The invention also includes a test vertebrate embryo useful for screening compounds for the ability to affect cell death. The test embryo is prepared by a) providing a vertebrate embryo (e.g., a zebrafish), and b) contacting the embryo with an agent (e.g., stauro-sporine) which increases apoptosis in cells of the animal. This test embryo can be used in the methods disclosed herein for testing a compound for the ability to affect cell death.

Furthermore, the test embryo of the invention can also be used in a variety of methods for obtaining information on cellular processes. The cellular process which is investigated is selected from the group consisting of: a) neuronal cell function, b) neuronal connectivity, c) cell development, d) tissue development, and e) organ development. This method includes a) providing at least two embryos, namely a test zebrafish embryo and a control zebrafish embryo, b) subjecting a test embryo to test conditions, and c) visually observing differences in cells of the test and control embryos. The control embryo is treated such that the differences in visual observation result from application of the test conditions.

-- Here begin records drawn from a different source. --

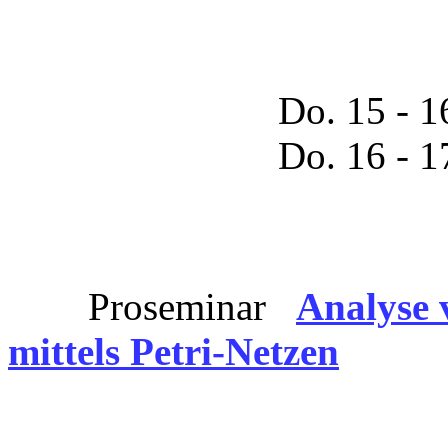
Do. 15 - 16 di
Do. 16 - 17 digital 
Proseminar
Analyse 
mittels Petri-Netzen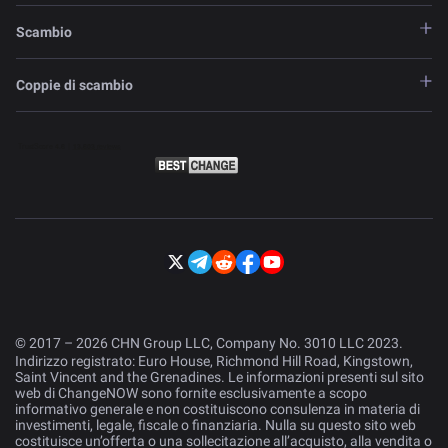
Scambio
Coppie di scambio
© 2017 – 2026 CHN Group LLC, Company No. 3010 LLC 2023.
Indirizzo registrato: Euro House, Richmond Hill Road, Kingstown,
Saint Vincent and the Grenadines. Le informazioni presenti sul sito
web di ChangeNOW sono fornite esclusivamente a scopo
informativo generale e non costituiscono consulenza in materia di
investimenti, legale, fiscale o finanziaria. Nulla su questo sito web
costituisce un’offerta o una sollecitazione all’acquisto, alla vendita o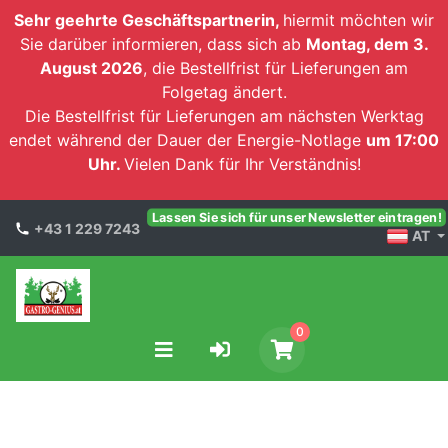
Sehr geehrte Geschäftspartnerin,
hiermit möchten wir
Sie darüber informieren, dass sich ab
Montag, dem 3.
August 2026
, die Bestellfrist für Lieferungen am
Folgetag ändert.
Die Bestellfrist für Lieferungen am nächsten Werktag
endet während der Dauer der Energie-Notlage
um 17:00
Uhr.
Vielen Dank für Ihr Verständnis!
Lassen Sie sich für unser Newsletter eintragen!
+43 1 229 7243
AT
0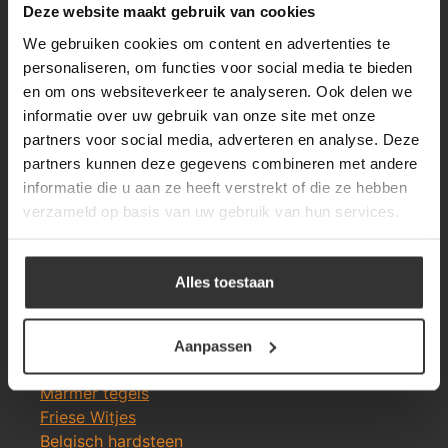
Deze website maakt gebruik van cookies
We gebruiken cookies om content en advertenties te
personaliseren, om functies voor social media te bieden
en om ons websiteverkeer te analyseren. Ook delen we
Merken Glasmozaïek
informatie over uw gebruik van onze site met onze
partners voor social media, adverteren en analyse. Deze
partners kunnen deze gegevens combineren met andere
informatie die u aan ze heeft verstrekt of die ze hebben
verzameld op basis van uw gebruik van hun services.
Meeste Gezochte Natuursteen
Natuursteen vloeren
Alles toestaan
Leisteen vloer
Terrastegels
Leisteen terrastegels
Aanpassen
Marmer vloer
Marmer tegels
Friese Witjes
Belgisch hardsteen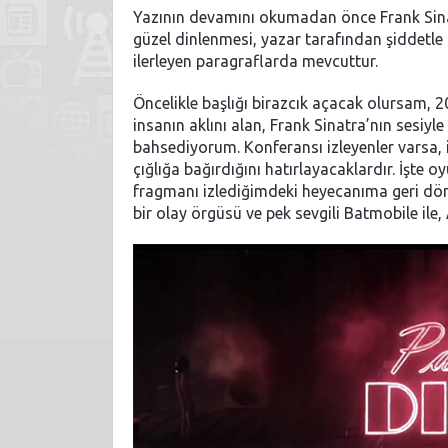
Yazının devamını okumadan önce Frank Sinat
güzel dinlenmesi, yazar tarafından şiddetle ta
ilerleyen paragraflarda mevcuttur.
Öncelikle başlığı birazcık açacak olursam, 2
insanın aklını alan, Frank Sinatra’nın sesiy
bahsediyorum. Konferansı izleyenler varsa, i
çığlığa bağırdığını hatırlayacaklardır. İşte o
fragmanı izlediğimdeki heyecanıma geri döne
bir olay örgüsü ve pek sevgili Batmobile ile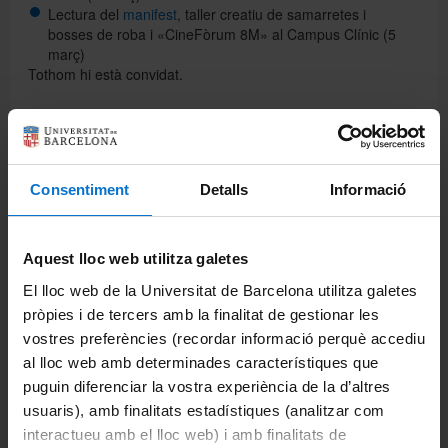
Lectura del
manifest
, taller creatiu de samarretes i
bosses de roba i «CineFòrum 8M» al Campus Clínic (5
març)
Tothom hi està convidat.
Comparteix-ho:
Consentiment
Detalls
Informació
Imprimeix
Departaments
Aquest lloc web utilitza galetes
Biomedicina
El lloc web de la Universitat de Barcelona utilitza galetes
pròpies i de tercers amb la finalitat de gestionar les
Ciències Clíniques
vostres preferències (recordar informació perquè accediu
al lloc web amb determinades característiques que
Ciències Fisiològiques
puguin diferenciar la vostra experiència de la d’altres
Cirurgia i Especialitats Medicoquirúrgiques
usuaris), amb finalitats estadístiques (analitzar com
interactueu amb el lloc web) i amb finalitats de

Test conditions include mutagenesis-inducing conditions (e.g., radiation or chemical agents), apoptosis-inducing or increasing agents, apoptosis-inhibiting or decreasing compounds, labeling or staining of one or more types of cells, marker compounds which label or indicate the present of a metabolite, and ligands for a receptor. In one embodiment, the test and control zebrafish embryos are pre-treated with an agent which affects programmed cell death. In another embodiment, the test conditions include a test compound (for example, either a cell death inhibitor, such as a caspase inhibitor, or a compound which increases cell death), and the observing step includes observing whether the test compound inhibits cell death in the test embryo, in other words, whether the test compounds rescues the test embryo. The agent can be a protein kinase inhibitor, such as staurosporine. The observing step can include observing neurons of the embryos for an interval of time sufficient to determine whether neurons in the test embryo which are saved from cell death develop or function normally. The observing step can include observing or comparing Rohon-Beard neurons in the test and control embryos. The invention also features a method for testing a compound for the ability to affect expression of a gene whose expression affects cell death, said method comprising the steps of: (a) providing an osteichthes test embryo which is translucent or transparent, wherein the gene is expressed in the embryo, wherein the gene either is not normally expressed in the osteichthes (embryo or adult), or is normally expressed in the osteichthes (embryo or adult) at a lower level than in the test embryo, (b) contacting the compound with the embryo, and (c) visually observing the pattern or extent of cell death in the embryo. The osteichthes embryo can be a zebrafish embryo. The gene can be a eukaryotic gene encoding a protein which inhibits cell death, such as a gene which encodes bcl-2, and is over-expressed in the embryo.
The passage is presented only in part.